What is a barn quilt?
A Barn Quilt is a large decorative mural painted on large pieces of signboard that are either mounted on a barn or other building ; sometimes, a barn Quilt can even be set on a free-standing frame, beside a building. Most patterns on the Barn Quilts are taken from actual heritage quilt blocks, although other people create their own pattern, depicting something in the history of the family, building, or community. All Barn Quilts highlight not only this history in a totally unique way but also in the beauty of the quilt designs themselves.
Where can I get a guide? Are they free?
For as long as they last, Barn Quilt Guides are available from area museums and tourism centres, at no cost. However, the same information as in the Guide can be downloaded, in full or in part, from www.barnquilttrails.ca .

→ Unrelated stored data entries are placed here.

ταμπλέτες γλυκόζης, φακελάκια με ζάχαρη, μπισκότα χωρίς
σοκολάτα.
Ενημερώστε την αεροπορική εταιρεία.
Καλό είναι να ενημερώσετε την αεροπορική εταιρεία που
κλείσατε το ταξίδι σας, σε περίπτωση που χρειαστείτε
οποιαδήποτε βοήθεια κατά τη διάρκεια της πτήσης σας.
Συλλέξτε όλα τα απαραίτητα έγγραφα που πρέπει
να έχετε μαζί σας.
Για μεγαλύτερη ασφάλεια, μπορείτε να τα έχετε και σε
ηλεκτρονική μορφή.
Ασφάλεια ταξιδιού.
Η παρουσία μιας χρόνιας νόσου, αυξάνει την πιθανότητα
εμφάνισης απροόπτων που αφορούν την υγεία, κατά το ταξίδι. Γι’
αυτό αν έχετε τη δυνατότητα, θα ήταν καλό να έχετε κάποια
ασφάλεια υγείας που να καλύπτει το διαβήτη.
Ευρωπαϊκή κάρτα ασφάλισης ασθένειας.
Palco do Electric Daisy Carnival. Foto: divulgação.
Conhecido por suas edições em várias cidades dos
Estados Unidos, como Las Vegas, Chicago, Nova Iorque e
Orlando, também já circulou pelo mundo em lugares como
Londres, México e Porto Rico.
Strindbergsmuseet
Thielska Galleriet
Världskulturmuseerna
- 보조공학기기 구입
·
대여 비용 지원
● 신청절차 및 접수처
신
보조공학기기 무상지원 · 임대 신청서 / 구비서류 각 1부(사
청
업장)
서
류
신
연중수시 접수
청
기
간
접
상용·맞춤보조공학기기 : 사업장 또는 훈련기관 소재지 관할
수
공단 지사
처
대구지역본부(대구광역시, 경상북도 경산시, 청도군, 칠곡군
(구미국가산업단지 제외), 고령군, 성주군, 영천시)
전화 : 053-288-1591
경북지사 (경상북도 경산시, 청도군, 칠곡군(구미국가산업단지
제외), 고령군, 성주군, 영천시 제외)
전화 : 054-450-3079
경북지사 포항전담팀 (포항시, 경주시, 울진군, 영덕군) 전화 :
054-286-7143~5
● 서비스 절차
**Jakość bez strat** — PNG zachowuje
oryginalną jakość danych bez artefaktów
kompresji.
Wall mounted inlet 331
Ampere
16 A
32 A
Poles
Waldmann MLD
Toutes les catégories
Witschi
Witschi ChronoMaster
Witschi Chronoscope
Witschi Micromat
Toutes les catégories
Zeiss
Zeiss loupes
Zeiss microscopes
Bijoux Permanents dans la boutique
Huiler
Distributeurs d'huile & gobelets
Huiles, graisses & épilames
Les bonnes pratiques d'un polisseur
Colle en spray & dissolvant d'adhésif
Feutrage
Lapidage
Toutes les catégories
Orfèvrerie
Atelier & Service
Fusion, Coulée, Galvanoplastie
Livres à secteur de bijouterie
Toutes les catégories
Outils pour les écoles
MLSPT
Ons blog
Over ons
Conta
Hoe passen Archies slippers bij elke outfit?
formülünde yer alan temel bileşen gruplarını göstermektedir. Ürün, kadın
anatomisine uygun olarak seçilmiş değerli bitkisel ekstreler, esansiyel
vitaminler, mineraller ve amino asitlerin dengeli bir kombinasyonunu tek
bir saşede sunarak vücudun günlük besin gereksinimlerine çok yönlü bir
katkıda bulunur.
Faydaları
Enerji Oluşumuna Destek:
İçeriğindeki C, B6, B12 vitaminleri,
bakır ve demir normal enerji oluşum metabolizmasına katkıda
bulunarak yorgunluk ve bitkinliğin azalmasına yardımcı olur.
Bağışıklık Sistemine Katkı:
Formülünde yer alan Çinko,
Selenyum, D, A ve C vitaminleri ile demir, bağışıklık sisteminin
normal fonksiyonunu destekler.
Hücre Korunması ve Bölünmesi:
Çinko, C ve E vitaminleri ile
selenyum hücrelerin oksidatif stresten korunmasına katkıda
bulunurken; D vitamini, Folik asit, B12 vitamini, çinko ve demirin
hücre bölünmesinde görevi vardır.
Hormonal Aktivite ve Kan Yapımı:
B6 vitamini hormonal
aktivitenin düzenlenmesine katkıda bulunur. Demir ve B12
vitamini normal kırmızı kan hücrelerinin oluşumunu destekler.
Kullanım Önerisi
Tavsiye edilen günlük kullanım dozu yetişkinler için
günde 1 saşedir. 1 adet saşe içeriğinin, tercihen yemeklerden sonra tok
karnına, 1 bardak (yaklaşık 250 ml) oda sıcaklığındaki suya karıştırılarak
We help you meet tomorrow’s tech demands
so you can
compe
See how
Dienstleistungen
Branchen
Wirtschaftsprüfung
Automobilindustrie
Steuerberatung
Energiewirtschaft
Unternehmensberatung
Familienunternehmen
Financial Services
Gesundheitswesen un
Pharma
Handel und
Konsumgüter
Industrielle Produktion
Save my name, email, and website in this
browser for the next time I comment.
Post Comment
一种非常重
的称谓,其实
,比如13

Can I download and print my own map?
Yes! You can find detailed, individual county maps within the Maps page of our website. You can also view a digital version of the 64-page guidebook on this page as well.
How can I get involved?
Are you interested in creating your own Barn Quilt? If so, contact either
How do I register my barn quilt?
If you'd like to register your barn quilt, contact either
Who can I contact within Brant, Elgin, Middlesex, Norfolk, or Oxford about these barn quilt trails?
Visit our contact page for county specific contacts.
How does it work? Is it a self-guided tour?
Travelers follow along the marked roads to view the Barn Quilts. All of the Barn Quilts are visible from the road so we ask visitors to not go onto private property to view them. This is a self-guided tour, so take your time and enjoy the painted quilt blocks, explore the countryside, and plan to stop at some of our points of interest.
How many quilts are there in total?
Currently we have approximately 150 Barn Quilts installed along the Southwest Ontario Barn Quilt Trails but more are being created and installed all of the time. Keep an eye on our website: www.barnquilttrails.ca as we populate it with new barn quilt locations!
Are there quilt trails elsewhere?
Especially in the United States, Barn Quilt trails are very popular. However, here in Canada, there are trails being constructed near the Detroit border (in Chatham-Kent) and another one in Temiskaming, an area in north-eastern Ontario. However, we hope to expand quilt trails across this province.
Are they actual quilts?
Perhaps the name Barn Quilt is a misnomer. Although we usually think of quilts as being sewn with fabrics of different colours, these Barn Quilts are individual quilt block patterns that are painted on large pieces of signboard or plywood. They won’t keep us very warm and cozy but they certainly are a delight for the eyes as people travel along, following the Barn Quilt Trails.
Is there somewhere to park?
Some of our quilt blocks are placed on shops and in downtown sections of communities; however, the majority of them are placed on rural barns and other private buildings and they are large enough that you can see them readily from the road so that you don’t have to stop and park your vehicle. In fact, since this is really a driving tour, we would prefer it if you didn’t trespass on private property.
However, Barn Quilts placed on urban buildings usually have nearby parking areas, so please feel free to park and enjoy both the Barn Quilt(s) and the shopping experiences nearby. Our Museums have some wonderful collections and histories to complement the history of the individual quilt blocks.
What kind of trail is this? Do we go hiking to find them?
These Barn Quilt Trails are arranged so that you can travel around to view the Barn Quilts on your own. Each of the barn Quilts is visible from the road, so it doesn’t matter if you follow the trail in a car, on a bicycle, or on a motorcycle. However, the Barn Quilts are spaced out a bit so we do advise that you find some kind of transportation and not try walking the entire distance. Remember to respect the privacy of the Barn Quilt hosts; please don’t trespass on private property.